Structured page parsing data:
╭──

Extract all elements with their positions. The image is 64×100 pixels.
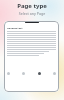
button[interactable]: Tab ${i + 1} xyxy=(7,72,10,75)
button[interactable]: Tab ${i + 1} xyxy=(22,72,25,75)
button[interactable]: Tab ${i + 1} xyxy=(38,72,41,75)
button[interactable]: Tab ${i + 1} xyxy=(53,72,56,75)
staticText: Heading text xyxy=(7,26,23,29)
staticText: Select any Page xyxy=(0,11,64,16)
staticText: Page type xyxy=(0,2,64,10)
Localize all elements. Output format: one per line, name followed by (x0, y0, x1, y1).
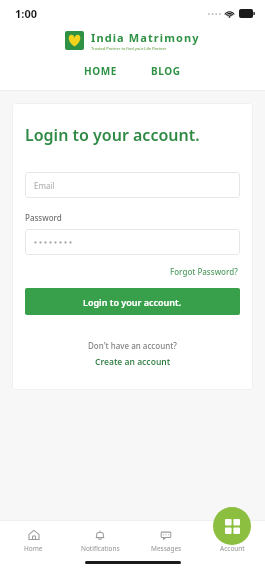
other: Messages (160, 529, 172, 541)
button[interactable]: Email (25, 172, 240, 198)
staticText: Account (220, 544, 245, 553)
button[interactable]: BLOG (141, 61, 191, 81)
staticText: Trusted Partner to find your Life Partne… (91, 46, 167, 51)
staticText: Login to your account. (25, 124, 200, 146)
other: Notifications (94, 529, 106, 541)
staticText: Notifications (81, 544, 120, 553)
other: Home (28, 529, 40, 541)
staticText: Create an account (95, 356, 171, 368)
button[interactable]: Home (0, 526, 67, 556)
staticText: 1:00 (15, 6, 37, 21)
button[interactable]: Forgot Password? (168, 264, 240, 279)
staticText: Don't have an account? (88, 340, 177, 351)
button[interactable] (25, 229, 240, 255)
staticText: India Matrimony (91, 30, 200, 45)
staticText: BLOG (151, 64, 181, 78)
button[interactable]: HOME (74, 61, 127, 81)
button[interactable]: Login to your account. (25, 288, 240, 315)
staticText: Login to your account. (83, 296, 182, 308)
staticText: Forgot Password? (170, 266, 238, 277)
button[interactable]: Notifications (67, 526, 133, 556)
staticText: Password (25, 212, 62, 223)
button[interactable]: Messages (133, 526, 199, 556)
other: Account (226, 529, 238, 541)
button[interactable]: Create an account (92, 355, 174, 369)
button[interactable]: Menu (213, 507, 251, 545)
staticText: Email (34, 180, 55, 191)
staticText: Home (24, 544, 43, 553)
staticText: Messages (151, 544, 182, 553)
button[interactable]: Account (199, 526, 265, 556)
staticText: HOME (84, 64, 117, 78)
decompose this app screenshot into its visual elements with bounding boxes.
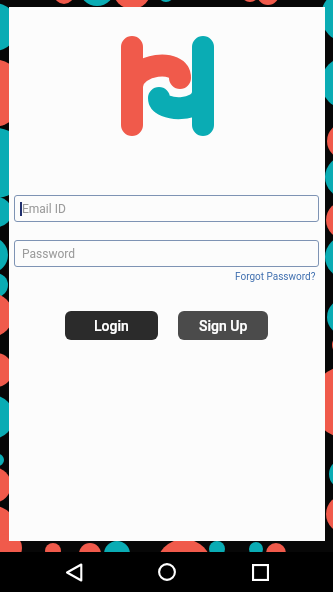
staticText: Forgot Password? — [235, 271, 316, 283]
button[interactable]: Home — [146, 554, 188, 590]
staticText: Email ID — [22, 202, 66, 216]
staticText: Login — [94, 318, 129, 334]
staticText: Password — [22, 247, 76, 261]
button[interactable]: Sign Up — [178, 311, 268, 340]
button[interactable]: Login — [65, 311, 158, 340]
button[interactable]: Forgot Password? — [235, 271, 316, 283]
button[interactable]: Back — [53, 554, 95, 590]
staticText: Sign Up — [199, 318, 248, 334]
button[interactable]: Email ID — [14, 195, 319, 222]
button[interactable]: Password — [14, 240, 319, 267]
button[interactable]: Recent apps — [239, 554, 281, 590]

╰──

> [Work item]
Filter the records above, keeping each line that contains the word "Password".

> [Answer for this exercise]
button[interactable]: Forgot Password? (168, 264, 240, 279)
staticText: Forgot Password? (170, 266, 238, 277)
staticText: Password (25, 212, 62, 223)
staticText: Forgot Password? — [235, 271, 316, 283]
staticText: Password — [22, 247, 76, 261]
button[interactable]: Forgot Password? — [235, 271, 316, 283]
button[interactable]: Password — [14, 240, 319, 267]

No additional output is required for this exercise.